Ma stratégie de course est toujours la même. Mon objectif est de terminer le marathon en negative split c’est à dire un deuxième semi couru plus rapidement que le premier. Pour ce faire je dois gérer toute la première partie de course en ayant la main sur le frein (ou le pied c’est comme vous voulez) en ayant un objectif d’arriver à la mi-course en 1h45 ou légèrement moins. Ensuite après le 27 ième kilomètre j’accélère…si je peux.

Comme je l’ai dit à mes proches qui me suivent en direct live : « Si j’arrive au premier semi en plus de 1h45, c’est que cela va mal. En revanche si j’arrive au semi en moins de 1h44 alors cela va mal aller ! » Autrement dit si j’arrive trop vite à mi-course cela signifie que je me brûle les ailes et que les problèmes sont susceptibles d’arriver plus tard. En conséquence pour arriver à la cible de 1h45 au semi il ne faut pas que je cours à une allure plus rapide que 5 minutes / km. Or ce n’est pas ce qui va se passer…

Revenons en à la course.

Je suis surpris d’avoir de très bonnes sensations dès les deux premiers kilomètres. Je checke mon allure tous les km avec ma Polar RCX5 en appuyant sur le bouton Lap. Et force est de constater que je cours toujours trop vite. Cela dit les sensations sont très bonnes, il m’est très difficile de mettre le frein.

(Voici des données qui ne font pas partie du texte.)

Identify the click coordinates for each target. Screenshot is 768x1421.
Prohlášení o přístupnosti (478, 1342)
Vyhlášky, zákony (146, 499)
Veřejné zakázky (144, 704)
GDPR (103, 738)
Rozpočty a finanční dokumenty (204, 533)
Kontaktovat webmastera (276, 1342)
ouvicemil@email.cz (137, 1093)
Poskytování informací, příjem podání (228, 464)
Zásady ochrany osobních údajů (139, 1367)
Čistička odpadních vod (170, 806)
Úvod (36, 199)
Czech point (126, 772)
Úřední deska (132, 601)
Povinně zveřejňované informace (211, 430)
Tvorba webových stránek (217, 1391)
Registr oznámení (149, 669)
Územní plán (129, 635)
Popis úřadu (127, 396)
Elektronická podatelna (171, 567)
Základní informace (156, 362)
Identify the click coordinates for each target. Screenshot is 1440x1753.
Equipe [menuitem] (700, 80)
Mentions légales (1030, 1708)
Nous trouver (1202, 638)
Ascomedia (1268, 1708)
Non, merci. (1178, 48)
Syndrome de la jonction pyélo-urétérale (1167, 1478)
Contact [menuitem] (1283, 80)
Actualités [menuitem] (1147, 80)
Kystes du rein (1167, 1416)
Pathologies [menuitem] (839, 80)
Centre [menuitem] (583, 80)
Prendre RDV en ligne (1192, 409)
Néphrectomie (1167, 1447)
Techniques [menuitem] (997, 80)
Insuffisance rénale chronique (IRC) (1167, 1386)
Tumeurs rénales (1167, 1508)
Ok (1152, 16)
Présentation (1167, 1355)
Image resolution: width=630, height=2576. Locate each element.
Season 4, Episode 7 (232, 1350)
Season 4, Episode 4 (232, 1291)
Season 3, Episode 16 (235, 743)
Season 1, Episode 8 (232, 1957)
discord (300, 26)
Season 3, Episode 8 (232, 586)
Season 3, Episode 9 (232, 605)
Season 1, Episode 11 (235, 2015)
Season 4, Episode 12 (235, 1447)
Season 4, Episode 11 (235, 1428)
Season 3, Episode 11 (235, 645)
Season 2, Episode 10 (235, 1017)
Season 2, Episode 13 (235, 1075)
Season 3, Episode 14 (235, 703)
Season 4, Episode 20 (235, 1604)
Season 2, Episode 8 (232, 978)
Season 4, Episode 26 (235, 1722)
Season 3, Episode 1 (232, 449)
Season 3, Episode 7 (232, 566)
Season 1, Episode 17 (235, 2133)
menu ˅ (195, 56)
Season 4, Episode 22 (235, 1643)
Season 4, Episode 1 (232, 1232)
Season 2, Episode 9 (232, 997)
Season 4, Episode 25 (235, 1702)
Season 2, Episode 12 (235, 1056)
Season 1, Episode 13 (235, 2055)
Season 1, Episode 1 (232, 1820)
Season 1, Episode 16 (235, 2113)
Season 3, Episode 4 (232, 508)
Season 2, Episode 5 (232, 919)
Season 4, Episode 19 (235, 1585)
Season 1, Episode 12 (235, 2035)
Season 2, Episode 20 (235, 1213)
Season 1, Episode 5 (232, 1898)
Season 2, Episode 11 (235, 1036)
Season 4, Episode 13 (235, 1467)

Le premier km est couru en 4:50 et je suis très surpris, le deuxième en 4:57 et j’ai pourtant l’impression de ne pas forcer du tout et d’être hyper à l’aise. Les premiers 5 kms sont courus à une allure moyenne de 4:41, je n’ai jamais démarré un marathon aussi rapidement. Je sais que je dois mettre le frein mais c’est difficile car je ne me sens pas « à l’aise » en courant plus lentement.

Je passe les 5 kms suivant en courant à une allure de 4:52, c’est toujours rapide mais je me sens parfaitement bien. La température est excellente, je m’asperge à chaque ravitaillement. Et justement à noter un bug, mon dossard s’arrache et se détache de deux épingles à nourrices en raison de l’eau dont je me suis aspergé le buste. Je mets au moins 1 minute à devoir presque marcher pour remettre deux épingles à nourrices correctement et attacher à nouveau mon dossard. Ne pas paniquer, je prends ma respiration tranquillement, je me calme et je repars !

Km 15 : jusque là tout se passe bien, et plutôt très bien. L’allure est de 4:52 sur les 5 kms parcourus. C’est toujours plus rapide que les 5:00 que je dois cibler mais que je n’arrive pas à atteindre. Je préfère me laisser porter.

L’ambiance le long des trottoirs berlinois est de plus en plus forte. On arrive dans le quartier que je reconnais qui est celui de Tempelhof. Et enfin l’heure de vérité arrive bientôt nous sommes au kilomètre 20 : allure de 4:54 sur les 5 kms précédents.

Le Semi Marathon : l’heure de vérité

DING DONG !

J’arrive au semi marathon après 1:41:49 c’est très, trop rapide ? Je ne suis jamais arrivé au semi d’un marathon aussi vite. Même à Chicago j’étais arrivé en 1:42:05.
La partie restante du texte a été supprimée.